Every record below should be repeated exactly, with the pictures left out.

------ DATA EXCERPTS ------

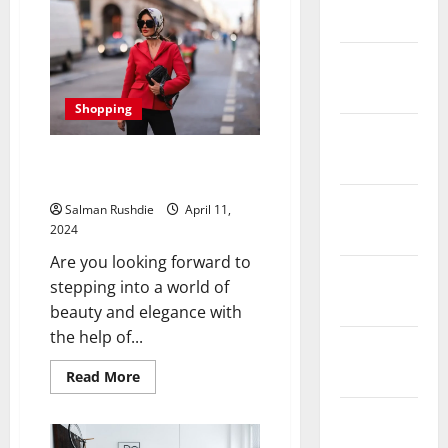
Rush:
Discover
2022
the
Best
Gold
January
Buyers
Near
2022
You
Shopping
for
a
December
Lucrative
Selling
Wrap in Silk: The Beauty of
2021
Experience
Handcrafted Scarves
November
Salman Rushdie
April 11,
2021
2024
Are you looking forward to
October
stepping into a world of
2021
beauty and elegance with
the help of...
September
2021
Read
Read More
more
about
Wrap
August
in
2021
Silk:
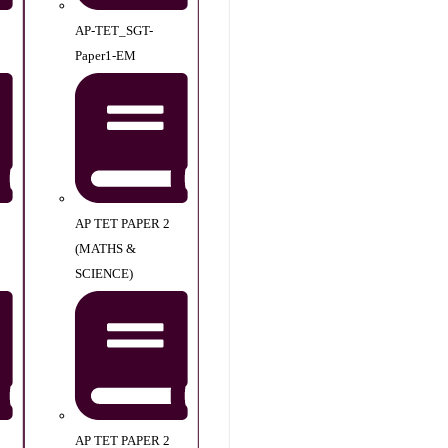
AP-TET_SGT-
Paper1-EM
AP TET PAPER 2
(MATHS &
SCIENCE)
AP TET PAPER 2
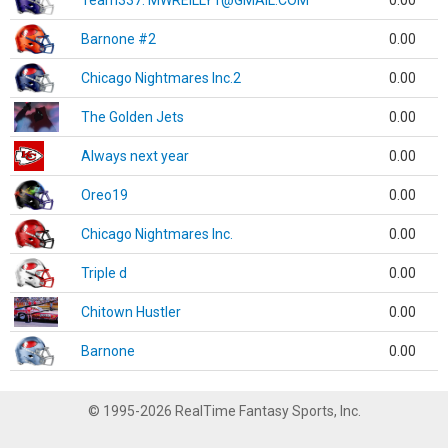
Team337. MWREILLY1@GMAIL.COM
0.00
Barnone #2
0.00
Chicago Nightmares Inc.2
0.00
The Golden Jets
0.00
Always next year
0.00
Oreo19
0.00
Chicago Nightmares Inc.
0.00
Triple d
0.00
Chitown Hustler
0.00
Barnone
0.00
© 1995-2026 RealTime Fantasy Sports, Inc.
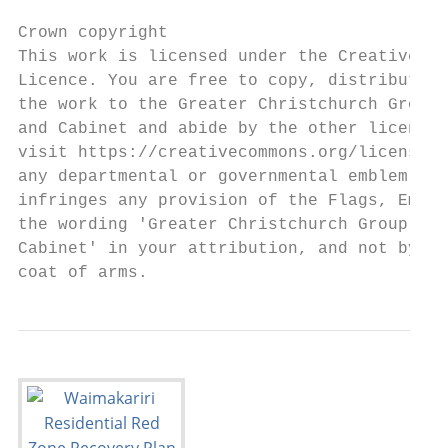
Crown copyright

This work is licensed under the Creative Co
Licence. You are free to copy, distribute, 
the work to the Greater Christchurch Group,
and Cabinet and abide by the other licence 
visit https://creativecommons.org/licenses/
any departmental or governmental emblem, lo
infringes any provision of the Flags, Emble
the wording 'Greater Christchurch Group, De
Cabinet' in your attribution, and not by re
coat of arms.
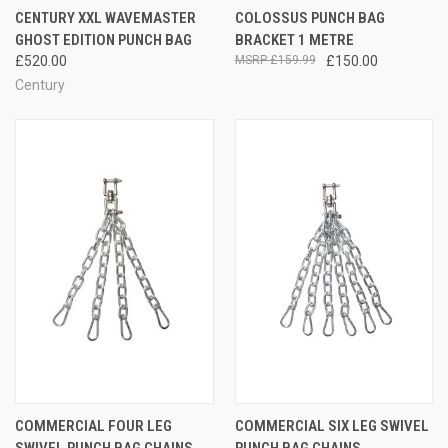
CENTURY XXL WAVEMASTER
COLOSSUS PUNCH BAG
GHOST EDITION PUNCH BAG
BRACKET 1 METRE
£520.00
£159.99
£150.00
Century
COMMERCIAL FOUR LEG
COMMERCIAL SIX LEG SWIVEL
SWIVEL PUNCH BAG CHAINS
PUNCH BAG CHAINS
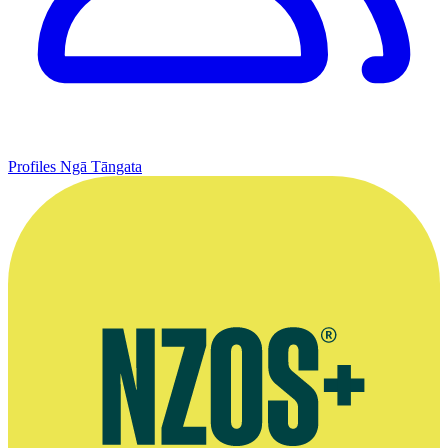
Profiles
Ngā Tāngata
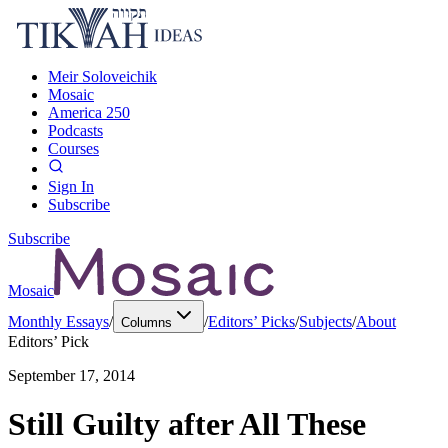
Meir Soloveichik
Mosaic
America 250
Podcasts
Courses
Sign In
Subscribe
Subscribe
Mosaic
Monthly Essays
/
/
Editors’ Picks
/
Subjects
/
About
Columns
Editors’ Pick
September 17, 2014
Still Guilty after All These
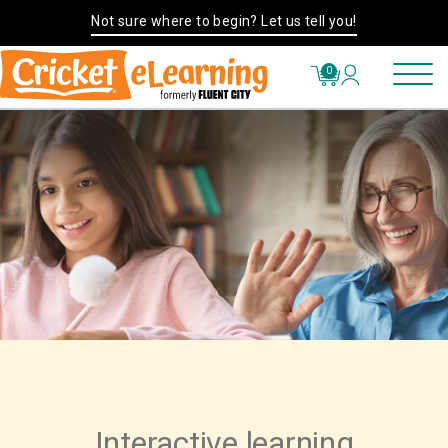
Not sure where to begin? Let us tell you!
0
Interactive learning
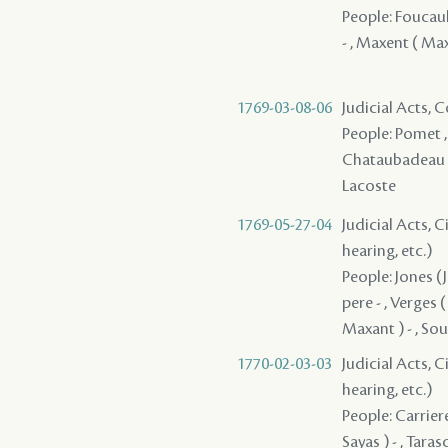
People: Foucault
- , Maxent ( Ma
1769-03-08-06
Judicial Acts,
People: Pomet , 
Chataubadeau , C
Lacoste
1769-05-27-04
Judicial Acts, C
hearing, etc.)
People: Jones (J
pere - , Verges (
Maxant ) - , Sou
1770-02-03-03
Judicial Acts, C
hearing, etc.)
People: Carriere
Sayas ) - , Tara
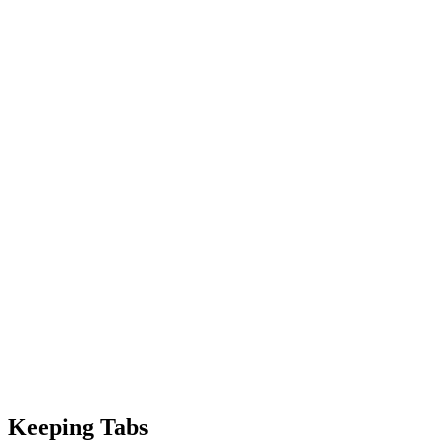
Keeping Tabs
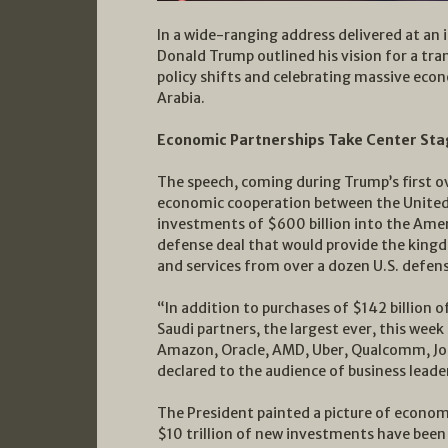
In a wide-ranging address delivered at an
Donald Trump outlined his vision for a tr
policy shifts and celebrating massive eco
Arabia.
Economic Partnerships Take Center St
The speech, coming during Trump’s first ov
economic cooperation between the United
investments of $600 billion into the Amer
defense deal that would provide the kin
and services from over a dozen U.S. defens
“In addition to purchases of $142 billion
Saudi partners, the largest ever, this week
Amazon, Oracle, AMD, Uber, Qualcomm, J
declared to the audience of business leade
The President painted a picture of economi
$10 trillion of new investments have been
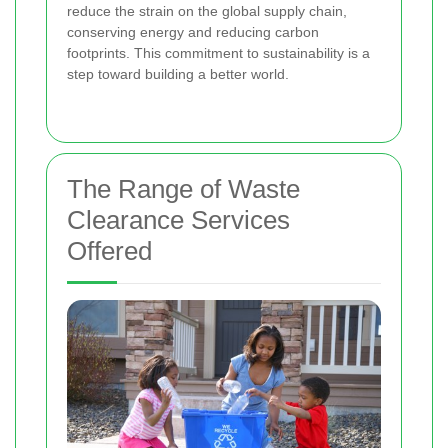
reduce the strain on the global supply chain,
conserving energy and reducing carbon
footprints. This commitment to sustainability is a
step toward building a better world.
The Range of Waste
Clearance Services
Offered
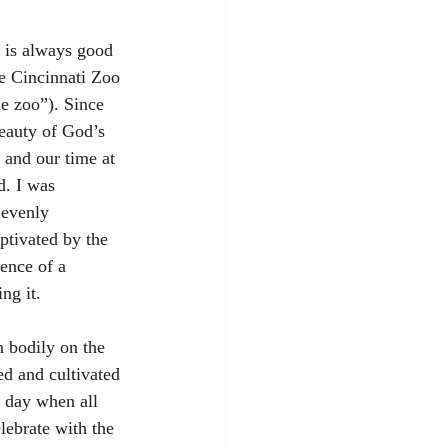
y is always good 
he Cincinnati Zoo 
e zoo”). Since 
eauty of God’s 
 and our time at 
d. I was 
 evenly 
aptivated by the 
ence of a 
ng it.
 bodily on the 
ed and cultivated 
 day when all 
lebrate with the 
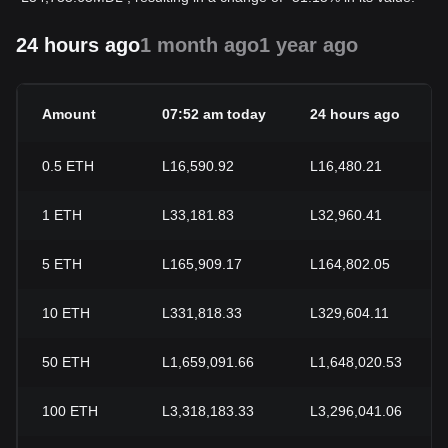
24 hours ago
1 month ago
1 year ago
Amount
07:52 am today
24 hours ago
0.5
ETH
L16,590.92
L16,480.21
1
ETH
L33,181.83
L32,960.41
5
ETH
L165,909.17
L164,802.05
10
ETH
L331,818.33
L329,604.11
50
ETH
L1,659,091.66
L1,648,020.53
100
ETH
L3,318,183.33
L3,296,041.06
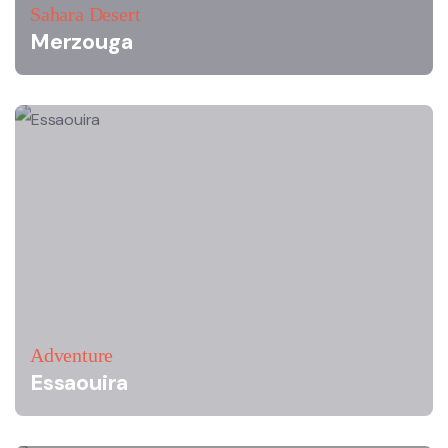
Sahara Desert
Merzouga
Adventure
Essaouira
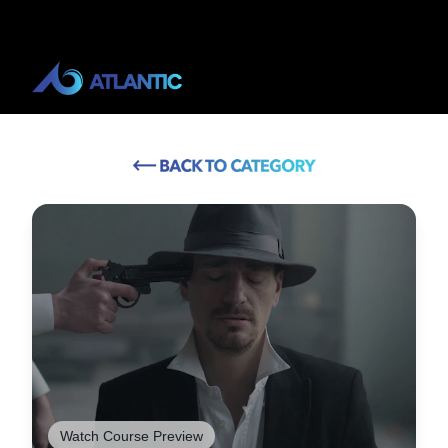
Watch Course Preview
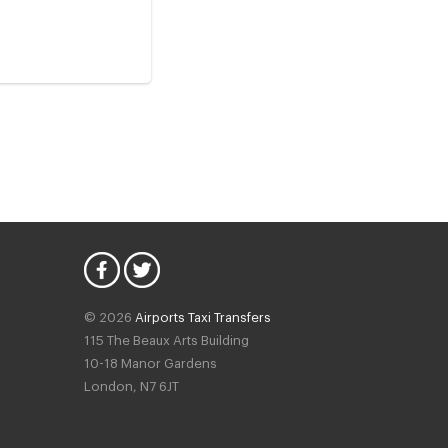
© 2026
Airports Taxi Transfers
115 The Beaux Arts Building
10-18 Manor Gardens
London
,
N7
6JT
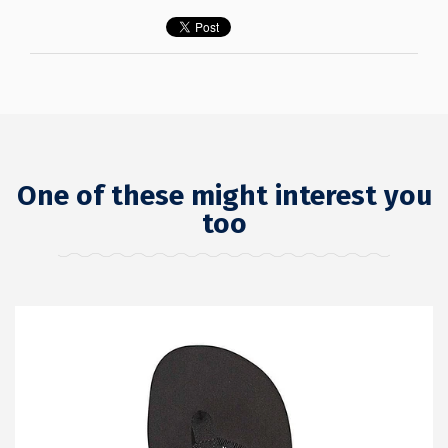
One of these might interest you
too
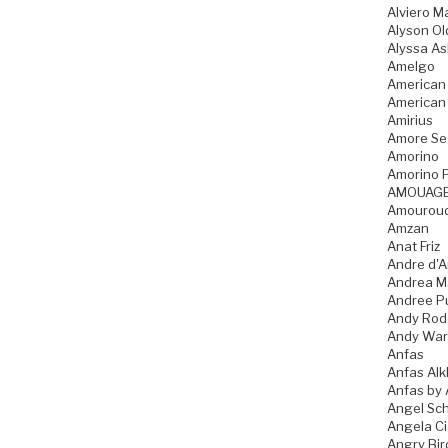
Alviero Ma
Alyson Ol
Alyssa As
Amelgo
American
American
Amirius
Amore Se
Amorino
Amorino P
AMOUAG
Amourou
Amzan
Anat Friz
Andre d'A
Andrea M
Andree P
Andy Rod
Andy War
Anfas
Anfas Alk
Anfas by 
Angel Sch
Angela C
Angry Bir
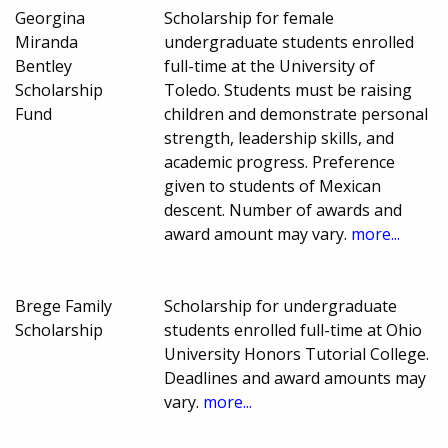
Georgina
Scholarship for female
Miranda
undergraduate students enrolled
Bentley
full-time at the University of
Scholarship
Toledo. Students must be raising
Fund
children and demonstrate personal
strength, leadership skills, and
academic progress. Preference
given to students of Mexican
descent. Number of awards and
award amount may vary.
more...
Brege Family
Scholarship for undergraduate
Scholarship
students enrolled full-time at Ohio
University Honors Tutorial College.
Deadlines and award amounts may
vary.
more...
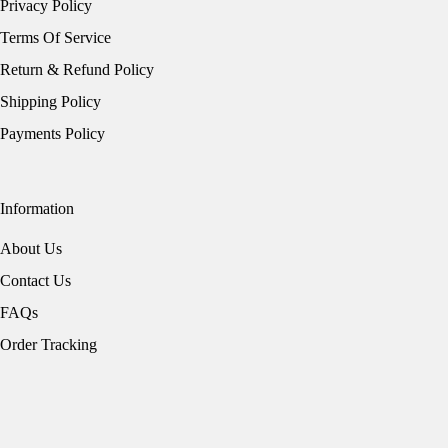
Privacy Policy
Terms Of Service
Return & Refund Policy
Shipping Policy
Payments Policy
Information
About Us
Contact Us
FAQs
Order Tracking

------

• RESULT
Rush:
Discover
2022
the
Best
Gold
January
Buyers
Near
2022
You
Shopping
for
a
December
Lucrative
Selling
Wrap in Silk: The Beauty of
2021
Experience
Handcrafted Scarves
November
Salman Rushdie
April 11,
2021
2024
Are you looking forward to
October
stepping into a world of
2021
beauty and elegance with
the help of...
September
2021
Read
Read More
more
about
Wrap
August
in
2021
Silk:
AP-TET_SGT-
Paper1-EM
AP TET PAPER 2
(MATHS &
SCIENCE)
AP TET PAPER 2
Team337. MWREILLY1@GMAIL.COM
0.00
Barnone #2
0.00
Chicago Nightmares Inc.2
0.00
The Golden Jets
0.00
Always next year
0.00
Oreo19
0.00
Chicago Nightmares Inc.
0.00
Triple d
0.00
Chitown Hustler
0.00
Barnone
0.00
© 1995-2026 RealTime Fantasy Sports, Inc.
Crown copyright

This work is licensed under the Creative Co
Licence. You are free to copy, distribute, 
the work to the Greater Christchurch Group,
and Cabinet and abide by the other licence 
visit https://creativecommons.org/licenses/
any departmental or governmental emblem, lo
infringes any provision of the Flags, Emble
the wording 'Greater Christchurch Group, De
Cabinet' in your attribution, and not by re
coat of arms.
CENTURY XXL WAVEMASTER
COLOSSUS PUNCH BAG
GHOST EDITION PUNCH BAG
BRACKET 1 METRE
£520.00
£159.99
£150.00
Century
COMMERCIAL FOUR LEG
COMMERCIAL SIX LEG SWIVEL
SWIVEL PUNCH BAG CHAINS
PUNCH BAG CHAINS
Profiles
Ngā Tāngata
Meir Soloveichik
Mosaic
America 250
Podcasts
Courses
Sign In
Subscribe
Subscribe
Mosaic
Monthly Essays
/
/
Editors’ Picks
/
Subjects
/
About
Columns
Editors’ Pick
September 17, 2014
Still Guilty after All These
Not sure where to begin? Let us tell you!
0
Interactive learning
People: Foucault
- , Maxent ( Ma
1769-03-08-06
Judicial Acts,
People: Pomet , 
Chataubadeau , C
Lacoste
1769-05-27-04
Judicial Acts, C
hearing, etc.)
People: Jones (J
pere - , Verges (
Maxant ) - , Sou
1770-02-03-03
Judicial Acts, C
hearing, etc.)
People: Carriere
Sayas ) - , Tara
Keeping Tabs
In a wide-ranging address delivered at an
Donald Trump outlined his vision for a tr
policy shifts and celebrating massive eco
Arabia.
Economic Partnerships Take Center St
The speech, coming during Trump’s first ov
economic cooperation between the United
investments of $600 billion into the Amer
defense deal that would provide the kin
and services from over a dozen U.S. defens
“In addition to purchases of $142 billion
Saudi partners, the largest ever, this week
Amazon, Oracle, AMD, Uber, Qualcomm, J
declared to the audience of business leade
The President painted a picture of economi
$10 trillion of new investments have been
reduce the strain on the global supply chain,
conserving energy and reducing carbon
footprints. This commitment to sustainability is a
step toward building a better world.
The Range of Waste
Clearance Services
Offered
y is always good 
he Cincinnati Zoo 
e zoo”). Since 
eauty of God’s 
 and our time at 
d. I was 
 evenly 
aptivated by the 
ence of a 
ng it.
 bodily on the 
ed and cultivated 
 day when all 
lebrate with the 
24 hours ago
1 month ago
1 year ago
Amount
07:52 am today
24 hours ago
0.5
ETH
L16,590.92
L16,480.21
1
ETH
L33,181.83
L32,960.41
5
ETH
L165,909.17
L164,802.05
10
ETH
L331,818.33
L329,604.11
50
ETH
L1,659,091.66
L1,648,020.53
100
ETH
L3,318,183.33
L3,296,041.06
Sahara Desert
Merzouga
Adventure
Essaouira
Watch Course Preview
© 2026
Airports Taxi Transfers
115 The Beaux Arts Building
10-18 Manor Gardens
London
,
N7
6JT
One of these might interest you
too
Alviero Ma
Alyson Ol
Alyssa As
Amelgo
American
American
Amirius
Amore Se
Amorino
Amorino P
AMOUAG
Amourou
Amzan
Anat Friz
Andre d'A
Andrea M
Andree P
Andy Rod
Andy War
Anfas
Anfas Alk
Anfas by 
Angel Sch
Angela C
Angry Bir
Georgina
Scholarship for female
Miranda
undergraduate students enrolled
Bentley
full-time at the University of
Scholarship
Toledo. Students must be raising
Fund
children and demonstrate personal
strength, leadership skills, and
academic progress. Preference
given to students of Mexican
descent. Number of awards and
award amount may vary.
more...
Brege Family
Scholarship for undergraduate
Scholarship
students enrolled full-time at Ohio
University Honors Tutorial College.
Deadlines and award amounts may
vary.
more...
Privacy Policy
Terms Of Service
Return & Refund Policy
Shipping Policy
Payments Policy
Information
About Us
Contact Us
FAQs
Order Tracking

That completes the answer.